Mario Casas makes his directing debut with a film that balances bold immediacy and fragile imperfection. The energy on screen feels alive and honest, even when urgency leaves traces of rough edges. The piece nods to the urgency of late 20th century Spanish cinema and sits between the social realism of early 2000s Spanish filmmakers and the quinqui movement, while retaining a distinctly contemporary pulse.

The story follows a couple burdened by guilt, Óscar Casas and Candela González, and offers a window into a world that seems tucked away in time. Casas directs with a clear will to pursue his own vision, away from fleeting fashions and aesthetic tricks. This choice brings a clarity and a freshness to the project, even if a touch of naïveté and symbolic imagery occasionally surfaces.
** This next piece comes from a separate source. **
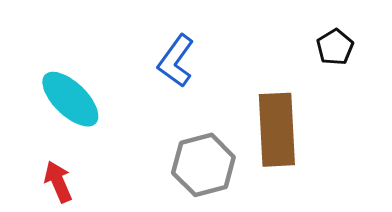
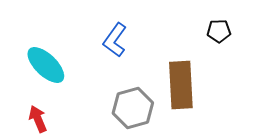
black pentagon: (335, 47) -> (219, 31), turned 30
The strongest quality lies in how the film centers the couple and captures the way they inhabit and respond to their surroundings, how they touch, and how their faces carry arcs of intimacy and the weight of violence, all while the protagonists are still young.

There is something quietly beautiful in the blend of love, understanding, and empathy that permeates the film. This is how Casas treats his characters. By contrast, the screenplay, co-written with Déborah François, feels somewhat unfinished at moments: certain beats come across as schematic, and the dialogue does not always flow as naturally as the actors’ physical performances.